Black Swallow KIS Premium Living Soil 28L
If you have listened to any of the podcasts on our website, you will have learned of Tad Hussey from KIS organics. Tad is based in the Seattle area, where he runs KIS Organics, a company that sells soil mixes, amendments and compost tea brewers to Washington State. Tad has grown up pursuing and studying the science and practice behind a living soil approach to regenerative gardening and has an exceptional understanding and depth of experience which becomes apparent through his podcasts.

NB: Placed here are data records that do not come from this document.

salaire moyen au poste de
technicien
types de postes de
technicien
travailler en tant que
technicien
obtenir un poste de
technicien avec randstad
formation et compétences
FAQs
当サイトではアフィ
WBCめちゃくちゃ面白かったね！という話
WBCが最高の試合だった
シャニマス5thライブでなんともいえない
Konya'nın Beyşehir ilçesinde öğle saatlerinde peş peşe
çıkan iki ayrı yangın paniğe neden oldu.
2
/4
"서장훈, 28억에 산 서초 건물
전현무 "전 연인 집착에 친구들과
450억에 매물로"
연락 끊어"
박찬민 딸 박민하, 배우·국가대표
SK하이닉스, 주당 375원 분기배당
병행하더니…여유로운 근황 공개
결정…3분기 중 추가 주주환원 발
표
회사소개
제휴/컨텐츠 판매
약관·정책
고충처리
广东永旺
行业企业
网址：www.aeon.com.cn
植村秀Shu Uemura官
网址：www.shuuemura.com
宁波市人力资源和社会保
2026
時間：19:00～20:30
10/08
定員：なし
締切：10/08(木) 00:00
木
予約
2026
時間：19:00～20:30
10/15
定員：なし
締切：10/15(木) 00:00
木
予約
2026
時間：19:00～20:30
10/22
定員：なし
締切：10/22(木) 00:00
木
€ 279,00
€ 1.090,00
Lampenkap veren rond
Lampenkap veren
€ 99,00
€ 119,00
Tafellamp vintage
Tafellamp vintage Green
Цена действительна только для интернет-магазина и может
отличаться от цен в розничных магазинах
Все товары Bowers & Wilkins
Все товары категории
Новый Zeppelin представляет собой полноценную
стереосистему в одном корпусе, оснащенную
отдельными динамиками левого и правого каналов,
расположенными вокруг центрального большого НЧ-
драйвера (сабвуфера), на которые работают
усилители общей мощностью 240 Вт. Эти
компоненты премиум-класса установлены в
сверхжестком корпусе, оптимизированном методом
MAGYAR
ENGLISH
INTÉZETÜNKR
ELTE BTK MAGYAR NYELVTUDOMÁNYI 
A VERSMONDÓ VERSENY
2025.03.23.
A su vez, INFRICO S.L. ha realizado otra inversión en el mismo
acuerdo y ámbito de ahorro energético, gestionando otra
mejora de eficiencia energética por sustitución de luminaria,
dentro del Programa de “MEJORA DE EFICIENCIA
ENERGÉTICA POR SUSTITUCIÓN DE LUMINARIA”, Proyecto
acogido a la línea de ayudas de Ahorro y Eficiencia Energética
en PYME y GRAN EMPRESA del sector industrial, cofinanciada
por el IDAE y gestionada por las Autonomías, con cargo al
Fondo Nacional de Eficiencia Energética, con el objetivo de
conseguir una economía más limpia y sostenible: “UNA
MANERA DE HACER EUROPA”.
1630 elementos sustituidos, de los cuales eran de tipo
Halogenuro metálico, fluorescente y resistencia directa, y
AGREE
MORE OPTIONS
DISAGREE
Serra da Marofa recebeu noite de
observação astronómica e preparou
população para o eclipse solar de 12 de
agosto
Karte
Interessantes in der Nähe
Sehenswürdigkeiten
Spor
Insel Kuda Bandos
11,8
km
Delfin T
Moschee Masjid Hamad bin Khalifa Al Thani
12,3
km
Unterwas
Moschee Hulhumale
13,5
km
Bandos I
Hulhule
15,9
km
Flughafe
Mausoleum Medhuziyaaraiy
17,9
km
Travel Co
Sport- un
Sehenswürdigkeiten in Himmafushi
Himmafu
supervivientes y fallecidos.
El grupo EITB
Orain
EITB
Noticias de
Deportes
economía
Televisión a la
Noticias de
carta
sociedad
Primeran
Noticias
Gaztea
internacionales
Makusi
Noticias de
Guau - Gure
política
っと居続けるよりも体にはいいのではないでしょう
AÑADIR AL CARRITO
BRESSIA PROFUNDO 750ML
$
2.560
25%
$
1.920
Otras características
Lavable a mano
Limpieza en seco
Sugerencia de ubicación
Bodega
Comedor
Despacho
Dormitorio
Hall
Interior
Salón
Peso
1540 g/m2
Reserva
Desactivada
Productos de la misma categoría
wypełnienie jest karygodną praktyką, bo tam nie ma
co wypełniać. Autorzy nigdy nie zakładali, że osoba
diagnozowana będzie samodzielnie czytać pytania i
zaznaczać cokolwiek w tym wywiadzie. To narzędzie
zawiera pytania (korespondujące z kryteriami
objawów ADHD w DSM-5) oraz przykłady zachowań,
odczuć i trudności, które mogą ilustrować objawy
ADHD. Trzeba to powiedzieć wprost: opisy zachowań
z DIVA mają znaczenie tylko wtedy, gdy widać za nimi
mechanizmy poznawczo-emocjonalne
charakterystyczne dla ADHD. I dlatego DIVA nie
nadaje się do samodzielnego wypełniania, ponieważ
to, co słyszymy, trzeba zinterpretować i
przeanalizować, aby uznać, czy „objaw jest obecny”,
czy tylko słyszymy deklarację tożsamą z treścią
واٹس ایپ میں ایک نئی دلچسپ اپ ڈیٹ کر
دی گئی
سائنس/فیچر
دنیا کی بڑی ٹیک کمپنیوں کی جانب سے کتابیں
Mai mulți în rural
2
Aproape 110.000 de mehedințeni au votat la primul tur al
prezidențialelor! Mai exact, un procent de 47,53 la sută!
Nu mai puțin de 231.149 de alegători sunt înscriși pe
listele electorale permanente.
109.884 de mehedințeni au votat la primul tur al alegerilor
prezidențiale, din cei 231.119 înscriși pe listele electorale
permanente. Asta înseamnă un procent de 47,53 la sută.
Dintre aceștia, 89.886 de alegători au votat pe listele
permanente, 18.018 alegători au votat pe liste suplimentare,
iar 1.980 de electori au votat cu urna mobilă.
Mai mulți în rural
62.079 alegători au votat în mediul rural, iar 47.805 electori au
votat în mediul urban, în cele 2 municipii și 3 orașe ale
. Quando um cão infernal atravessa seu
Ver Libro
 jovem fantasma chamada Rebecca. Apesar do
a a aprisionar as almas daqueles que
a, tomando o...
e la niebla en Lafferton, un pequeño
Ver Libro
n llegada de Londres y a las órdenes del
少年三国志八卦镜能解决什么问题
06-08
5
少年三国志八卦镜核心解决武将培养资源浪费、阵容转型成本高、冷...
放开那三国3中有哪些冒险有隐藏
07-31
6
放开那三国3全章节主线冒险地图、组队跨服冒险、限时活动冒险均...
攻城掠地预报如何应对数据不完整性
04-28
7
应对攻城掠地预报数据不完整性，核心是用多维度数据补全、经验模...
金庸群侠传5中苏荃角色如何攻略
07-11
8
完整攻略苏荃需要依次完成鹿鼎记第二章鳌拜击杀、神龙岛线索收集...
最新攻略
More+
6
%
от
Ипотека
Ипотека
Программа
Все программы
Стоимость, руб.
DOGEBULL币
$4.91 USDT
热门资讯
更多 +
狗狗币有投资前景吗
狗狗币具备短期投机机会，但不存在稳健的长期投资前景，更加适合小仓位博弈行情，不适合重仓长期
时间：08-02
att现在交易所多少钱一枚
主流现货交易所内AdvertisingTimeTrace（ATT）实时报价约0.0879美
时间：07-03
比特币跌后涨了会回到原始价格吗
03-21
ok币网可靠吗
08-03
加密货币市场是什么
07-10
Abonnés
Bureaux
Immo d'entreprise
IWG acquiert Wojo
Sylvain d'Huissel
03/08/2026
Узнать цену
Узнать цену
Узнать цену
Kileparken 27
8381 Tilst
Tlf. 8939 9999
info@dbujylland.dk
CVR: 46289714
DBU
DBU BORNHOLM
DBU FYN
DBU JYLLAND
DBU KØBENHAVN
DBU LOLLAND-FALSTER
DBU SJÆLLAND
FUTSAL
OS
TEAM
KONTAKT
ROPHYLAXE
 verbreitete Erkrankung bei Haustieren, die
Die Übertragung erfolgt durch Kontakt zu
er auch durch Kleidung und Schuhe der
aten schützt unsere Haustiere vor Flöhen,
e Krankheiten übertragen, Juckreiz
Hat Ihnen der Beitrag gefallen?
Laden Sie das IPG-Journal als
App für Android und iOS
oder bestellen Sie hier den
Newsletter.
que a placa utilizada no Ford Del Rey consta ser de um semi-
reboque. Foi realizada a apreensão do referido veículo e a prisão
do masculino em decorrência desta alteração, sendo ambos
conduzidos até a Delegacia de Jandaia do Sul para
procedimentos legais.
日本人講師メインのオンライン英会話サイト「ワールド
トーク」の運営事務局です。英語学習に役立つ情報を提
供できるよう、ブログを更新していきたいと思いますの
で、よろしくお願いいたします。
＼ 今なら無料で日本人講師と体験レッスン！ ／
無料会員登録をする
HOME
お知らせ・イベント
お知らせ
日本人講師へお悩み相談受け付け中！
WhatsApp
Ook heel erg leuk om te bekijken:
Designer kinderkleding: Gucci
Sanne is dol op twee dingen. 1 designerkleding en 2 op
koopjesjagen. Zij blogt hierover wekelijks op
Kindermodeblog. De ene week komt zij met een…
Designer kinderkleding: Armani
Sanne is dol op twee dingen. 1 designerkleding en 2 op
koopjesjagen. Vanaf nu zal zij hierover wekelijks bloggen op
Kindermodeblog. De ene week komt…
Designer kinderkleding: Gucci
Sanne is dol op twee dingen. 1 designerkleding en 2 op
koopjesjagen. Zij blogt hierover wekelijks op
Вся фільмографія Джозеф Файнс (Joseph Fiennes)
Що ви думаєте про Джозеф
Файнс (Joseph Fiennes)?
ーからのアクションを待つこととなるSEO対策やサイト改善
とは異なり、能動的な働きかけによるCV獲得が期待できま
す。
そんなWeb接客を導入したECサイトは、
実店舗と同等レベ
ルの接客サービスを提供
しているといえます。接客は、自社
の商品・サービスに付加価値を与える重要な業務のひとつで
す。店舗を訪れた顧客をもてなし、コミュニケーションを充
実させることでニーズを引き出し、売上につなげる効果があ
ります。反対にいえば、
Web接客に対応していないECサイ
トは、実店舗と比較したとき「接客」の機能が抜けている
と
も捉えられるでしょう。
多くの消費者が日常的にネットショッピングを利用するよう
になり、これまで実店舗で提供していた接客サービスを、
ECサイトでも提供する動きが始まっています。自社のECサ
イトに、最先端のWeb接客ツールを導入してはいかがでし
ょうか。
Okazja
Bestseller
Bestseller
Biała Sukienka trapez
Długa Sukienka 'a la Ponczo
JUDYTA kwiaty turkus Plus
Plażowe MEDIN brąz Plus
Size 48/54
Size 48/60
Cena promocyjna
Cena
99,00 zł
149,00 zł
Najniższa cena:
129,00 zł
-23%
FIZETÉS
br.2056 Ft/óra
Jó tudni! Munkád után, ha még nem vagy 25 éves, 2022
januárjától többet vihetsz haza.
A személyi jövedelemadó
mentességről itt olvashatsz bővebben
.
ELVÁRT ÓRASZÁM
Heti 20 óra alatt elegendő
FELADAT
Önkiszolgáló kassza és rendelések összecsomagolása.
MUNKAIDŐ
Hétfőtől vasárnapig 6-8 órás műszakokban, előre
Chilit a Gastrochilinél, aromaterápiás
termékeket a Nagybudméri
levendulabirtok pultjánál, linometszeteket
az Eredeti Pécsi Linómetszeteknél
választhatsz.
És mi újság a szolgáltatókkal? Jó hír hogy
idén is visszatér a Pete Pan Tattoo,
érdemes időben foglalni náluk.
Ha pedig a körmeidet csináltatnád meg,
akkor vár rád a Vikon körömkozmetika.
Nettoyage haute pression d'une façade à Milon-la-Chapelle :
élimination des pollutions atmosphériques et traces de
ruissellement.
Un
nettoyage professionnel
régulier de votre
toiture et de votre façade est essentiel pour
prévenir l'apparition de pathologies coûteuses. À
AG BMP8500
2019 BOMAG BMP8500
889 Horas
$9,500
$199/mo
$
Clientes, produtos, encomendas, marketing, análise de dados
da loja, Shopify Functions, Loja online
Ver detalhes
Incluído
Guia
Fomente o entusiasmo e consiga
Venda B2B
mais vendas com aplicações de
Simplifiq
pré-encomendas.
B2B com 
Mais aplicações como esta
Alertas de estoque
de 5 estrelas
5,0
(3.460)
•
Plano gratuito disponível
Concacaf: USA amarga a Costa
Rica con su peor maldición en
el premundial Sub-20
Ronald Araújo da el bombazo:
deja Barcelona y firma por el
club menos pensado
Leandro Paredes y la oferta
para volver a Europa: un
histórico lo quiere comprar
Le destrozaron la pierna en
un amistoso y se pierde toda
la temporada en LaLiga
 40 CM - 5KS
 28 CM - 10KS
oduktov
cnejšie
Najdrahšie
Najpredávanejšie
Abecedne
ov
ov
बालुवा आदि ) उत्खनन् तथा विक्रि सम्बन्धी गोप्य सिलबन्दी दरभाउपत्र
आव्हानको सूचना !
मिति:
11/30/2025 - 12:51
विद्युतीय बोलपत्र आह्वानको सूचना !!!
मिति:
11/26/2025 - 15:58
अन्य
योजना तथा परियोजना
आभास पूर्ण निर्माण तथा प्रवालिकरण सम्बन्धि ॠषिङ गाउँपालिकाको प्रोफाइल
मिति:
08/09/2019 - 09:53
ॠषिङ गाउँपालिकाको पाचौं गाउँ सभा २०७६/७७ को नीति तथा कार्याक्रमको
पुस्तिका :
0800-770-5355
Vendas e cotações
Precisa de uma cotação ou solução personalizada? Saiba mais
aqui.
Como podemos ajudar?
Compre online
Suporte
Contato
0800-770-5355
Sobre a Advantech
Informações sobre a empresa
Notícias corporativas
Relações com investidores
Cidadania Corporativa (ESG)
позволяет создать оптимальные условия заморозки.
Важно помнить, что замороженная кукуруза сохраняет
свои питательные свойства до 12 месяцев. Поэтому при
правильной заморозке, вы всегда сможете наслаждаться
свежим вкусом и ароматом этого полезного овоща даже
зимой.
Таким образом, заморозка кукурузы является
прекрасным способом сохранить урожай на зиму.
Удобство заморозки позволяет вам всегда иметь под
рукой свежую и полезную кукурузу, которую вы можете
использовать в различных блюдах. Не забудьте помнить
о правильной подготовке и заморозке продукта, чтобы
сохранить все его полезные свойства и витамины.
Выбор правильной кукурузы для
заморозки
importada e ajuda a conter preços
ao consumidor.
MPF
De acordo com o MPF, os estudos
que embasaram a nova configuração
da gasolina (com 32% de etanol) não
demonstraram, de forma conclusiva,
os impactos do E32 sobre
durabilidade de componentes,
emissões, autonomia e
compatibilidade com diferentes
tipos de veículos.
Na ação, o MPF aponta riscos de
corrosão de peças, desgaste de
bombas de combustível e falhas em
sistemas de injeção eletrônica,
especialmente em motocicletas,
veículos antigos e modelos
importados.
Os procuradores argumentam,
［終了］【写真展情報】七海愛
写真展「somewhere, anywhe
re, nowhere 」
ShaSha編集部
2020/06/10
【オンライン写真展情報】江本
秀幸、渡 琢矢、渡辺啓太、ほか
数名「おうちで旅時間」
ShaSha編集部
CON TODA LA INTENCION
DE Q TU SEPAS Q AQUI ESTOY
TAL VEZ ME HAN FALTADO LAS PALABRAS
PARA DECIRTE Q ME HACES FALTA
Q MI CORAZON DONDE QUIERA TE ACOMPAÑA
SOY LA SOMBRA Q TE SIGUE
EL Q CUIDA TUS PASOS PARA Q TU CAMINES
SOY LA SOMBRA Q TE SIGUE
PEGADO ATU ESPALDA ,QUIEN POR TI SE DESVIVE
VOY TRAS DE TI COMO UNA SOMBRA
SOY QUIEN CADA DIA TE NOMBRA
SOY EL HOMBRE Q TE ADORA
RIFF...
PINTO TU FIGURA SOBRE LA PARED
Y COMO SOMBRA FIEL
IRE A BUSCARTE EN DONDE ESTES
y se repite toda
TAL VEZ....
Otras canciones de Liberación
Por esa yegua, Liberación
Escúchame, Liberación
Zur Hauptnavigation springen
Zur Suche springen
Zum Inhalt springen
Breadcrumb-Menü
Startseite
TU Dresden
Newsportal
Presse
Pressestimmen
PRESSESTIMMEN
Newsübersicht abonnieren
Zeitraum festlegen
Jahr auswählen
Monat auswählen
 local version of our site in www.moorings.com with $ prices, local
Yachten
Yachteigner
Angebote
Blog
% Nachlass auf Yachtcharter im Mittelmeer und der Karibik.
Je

Tad has been working with us to develop a new mix that we wanted to add to our line up. Our KIS mix differs from its predecessor in that it was designed to have a greater overall nutritional content. The previous mix was designed with a slightly lessor nutrient base allowing the gardener to have greater flexibility to customize or ‘spoon feed’ the nutritional requirements of the specific the genetics they are growing. We have upped the nutritional ‘punch’ with our KIS mix.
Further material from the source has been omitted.